Mr. Vance is not alone in these sentiments.

“Florida Gov. Ron DeSantis, who is running for president, said Monday that he supported using ‘deadly force’ against migrants suspected of smuggling drugs into the United States. South Carolina Sen. Tim Scott, also a Republican, has also said he would dispatch U.S. special forces against the cartels,” wrote Michael Mitsanas, an NBC News analyst.

“In March, Republican Sen. Lindsey Graham of South Carolina told Fox News that it was time to put Mexico on notice and classify some Mexican drug cartels as foreign terrorist groups. Democrats remain largely opposed to the proposal,” he said.


“Trump’s basement campaign.”

This little phrase comes from an Axios analysis released Saturday and shared with Inside the Beltway.

“Former President Trump isn’t campaigning at the pace he did in previous cycles, preferring to spend most days at his Mar-a-Lago and Bedminster clubs rather than gripping-and-grinning in Iowa and other early primary states,” the analysis said.

“Why it matters: With Trump doubling up on Florida Gov. Ron DeSantis in GOP primary polls, and legal peril mounting, his homebody schedule is a striking change from his more frenetic, rally-packed past,” the report noted, pointing out that Mr. Trump’s rally in South Carolina marked only his second big gathering of the year.

But there’s an extra dynamic at work, perhaps.

“Trump’s polling lead has increased even as other candidates upped their campaign travel,” the analysis advised.


North Dakota Gov. Doug Burgum — who is also a Republican presidential hopeful — is in the process of perfecting a sharp national presence. One helpful way for a candidate to do that is to talk up the economy, and to emphasize some unique personal insight into this complex subject.

“The world economy is changing. Technology is changing every job, every industry, every company, I’m the only candidate in the race that’s got any background in technology. I understand energy. I understand agriculture, world markets, the economic statecraft we need to create a more stable world,” Mr. Burgum said Sunday on Fox News.

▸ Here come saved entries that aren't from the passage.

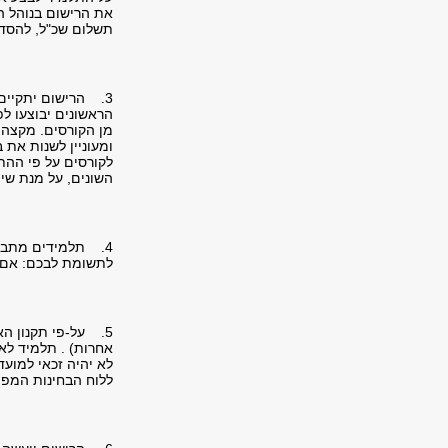
את הרישום בנוהל ה
תשלום שכ"ל, להסדר
3. הרישום יתקיים
הראשונים יבוצעו לפ
מן הקורסים. מקצה 
ומעוניין לשנות את
לקורסים על פי ההת
השונים, על מנת ש
4. תלמידים מתבקשים להירשם רק לקורסים אותם הם מתכוונים ללמוד.
לתשומת לבכם: אם ת
5. על-פי תקנון ה
אחרות) . תלמיד לא
לא יהיה זכאי למועד
ללוח הבחינות המפור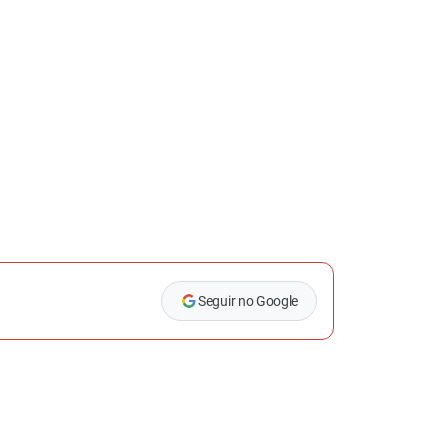
Seguir no Google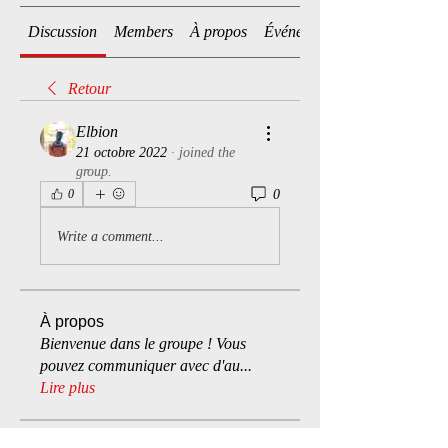
Discussion
Members
À propos
Événements
Retour
Elbion
21 octobre 2022
·
joined the
group.
0
0
Write a comment...
À propos
Bienvenue dans le groupe ! Vous
pouvez communiquer avec d'au
...
Lire plus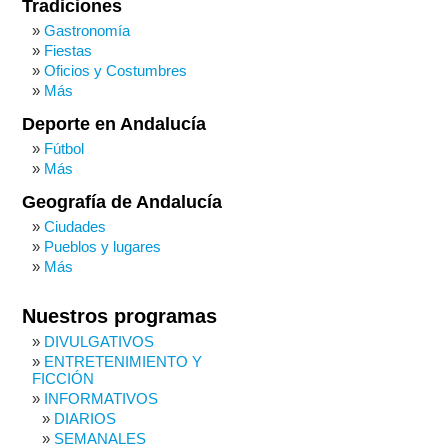
Tradiciones
Gastronomía
Fiestas
Oficios y Costumbres
Más
Deporte en Andalucía
Fútbol
Más
Geografía de Andalucía
Ciudades
Pueblos y lugares
Más
Nuestros programas
DIVULGATIVOS
ENTRETENIMIENTO Y
FICCIÓN
INFORMATIVOS
DIARIOS
SEMANALES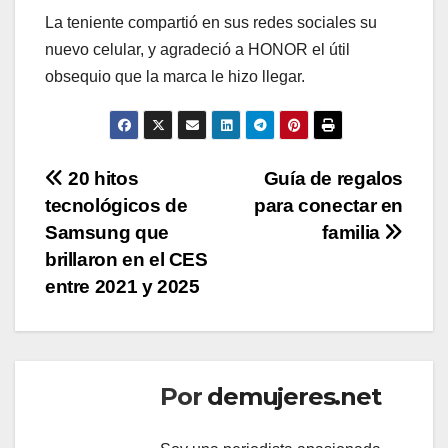
La teniente compartió en sus redes sociales su
nuevo celular, y agradeció a HONOR el útil
obsequio que la marca le hizo llegar.
Navegación
20 hitos
Guía de regalos
tecnológicos de
para conectar en
de
Samsung que
familia
entradas
brillaron en el CES
entre 2021 y 2025
Por
demujeres.net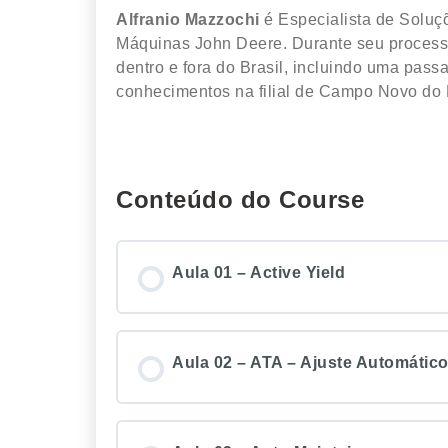
Alfranio Mazzochi
é Especialista de Soluç
Máquinas John Deere. Durante seu process
dentro e fora do Brasil, incluindo uma pas
conhecimentos na filial de Campo Novo do 
Conteúdo do Course
Aula 01 – Active Yield
Aula 02 – ATA – Ajuste Automátic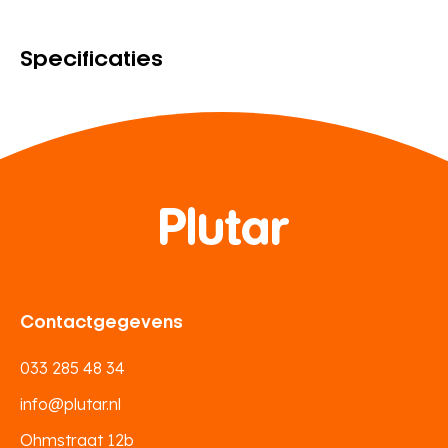
Specificaties
Contactgegevens
033 285 48 34
info@plutar.nl
Ohmstraat 12b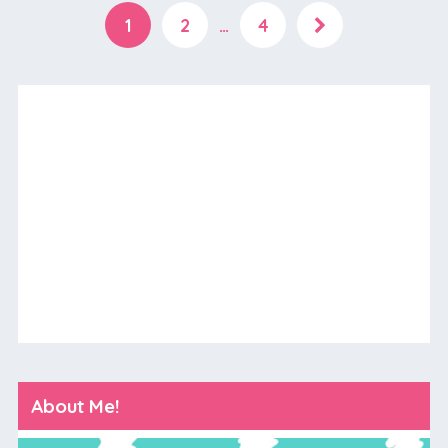
1
2
…
4
About Me!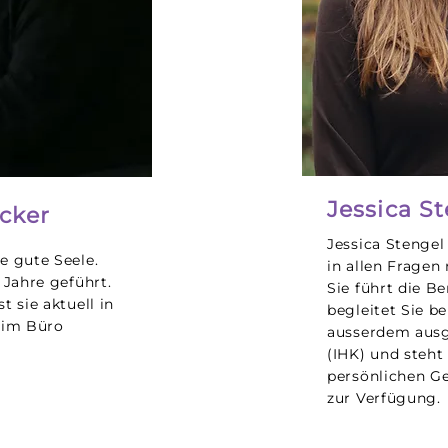
Jessica S
cker
Jessica Stengel
e gute Seele.
in allen Fragen
 Jahre geführt.
Sie führt die B
t sie aktuell in
begleitet Sie bei
h im Büro
ausserdem aus
(IHK) und steht
persönlichen Ge
zur Verfügung.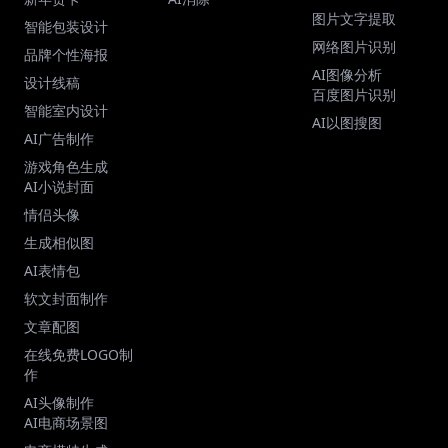
图片文字提取
智能包装设计
网络图片识别
品牌个性海报
AI图像分析
设计线稿
百度图片识别
智能室内设计
AI以图搜图
AI广告制作
游戏角色生成
AI小说封面
情侣头像
生成相似图
AI表情包
软文封面制作
文章配图
在线免费LOGO制
作
AI头像制作
AI电商场景图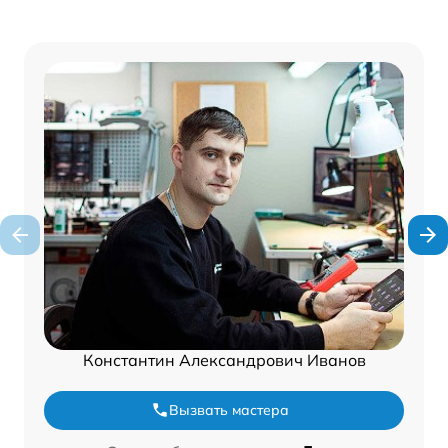
Константин Александрович Иванов
Вызвать мастера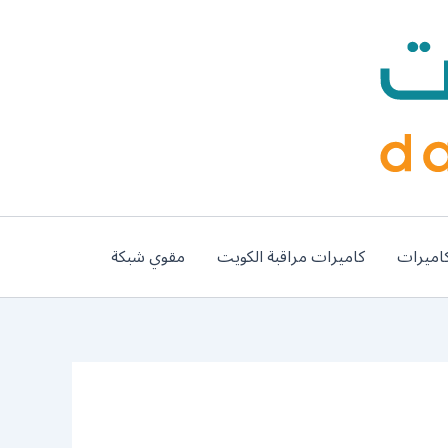
اميرات
كاميرات مراقبة الكويت
مقوي شبكة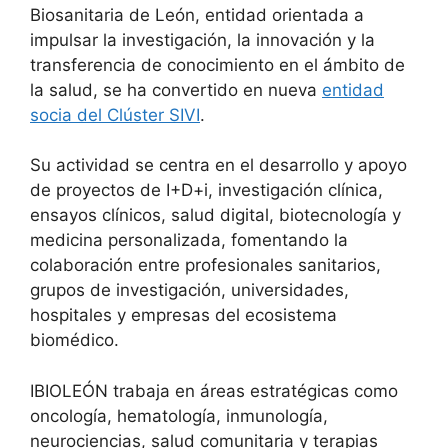
Biosanitaria de León, entidad orientada a
impulsar la investigación, la innovación y la
transferencia de conocimiento en el ámbito de
la salud, se ha convertido en nueva
entidad
socia del Clúster SIVI
.
Su actividad se centra en el desarrollo y apoyo
de proyectos de I+D+i, investigación clínica,
ensayos clínicos, salud digital, biotecnología y
medicina personalizada, fomentando la
colaboración entre profesionales sanitarios,
grupos de investigación, universidades,
hospitales y empresas del ecosistema
biomédico.
IBIOLEÓN trabaja en áreas estratégicas como
oncología, hematología, inmunología,
neurociencias, salud comunitaria y terapias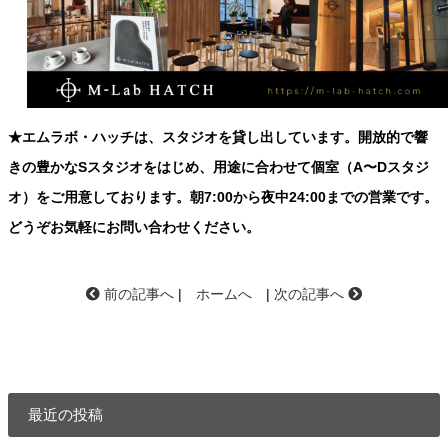
★エムラボ・ハッチは、スタジオを貸し出しています。開放的で響
きの豊かなSスタジオをはじめ、用途に合わせて個室（A〜Dスタジ
オ）をご用意しております。朝7:00から夜中24:00までの営業です。
どうぞお気軽にお問い合わせください。
前の記事へ
|
ホームへ
|
次の記事へ
最近の投稿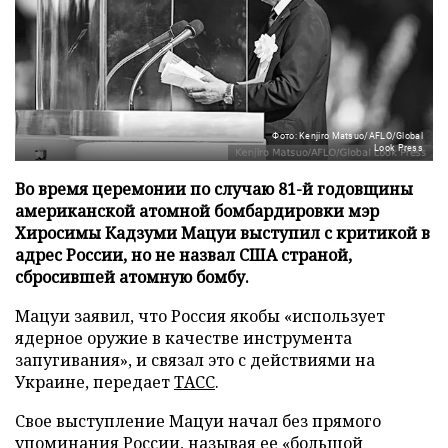
Фото: Kenjiro Matsuo/AFLO/Global
Look Press
Во время церемонии по случаю 81-й годовщины
американской атомной бомбардировки мэр
Хиросимы Кадзуми Мацуи выступил с критикой в
адрес России, но не назвал США страной,
сбросившей атомную бомбу.
Мацуи заявил, что Россия якобы «использует
ядерное оружие в качестве инструмента
запугивания», и связал это с действиями на
Украине, передает
ТАСС
.
Свое выступление Мацуи начал без прямого
упоминания России, называя ее «большой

“I care care deeply about the people in this country. I care about the neighbors I have grown up with, the farmers, the ranchers, the factory floor folks. I know that they’re the engine of the American economy. And we have got to do right by them,” the governor said.

“Every business I have ever been has been successful, because we focused on customers. In North Dakota, we treat the taxpayers like the customers they are. And we have to do that. Government is not about the politicians. It’s about the people. We have got to deliver. We have got to create answers that work for every American,” Mr. Burgum said.


• 73% of U.S. adults say they plan to meet up in person “as normal” with friends or family on July Fourth.

• 18% will celebrate Independence Day with friends or family via a video-chat or phone call.

• 8% will meet up with friends and family but “take precautions” as they did during the coronavirus pandemic.

• 60% of U.S. adults say they will spend “about the same” amount of money on July Fourth festivities as they did in 2022.

• 22% will “spend less” and 18% will “spend more” than they did in 2022.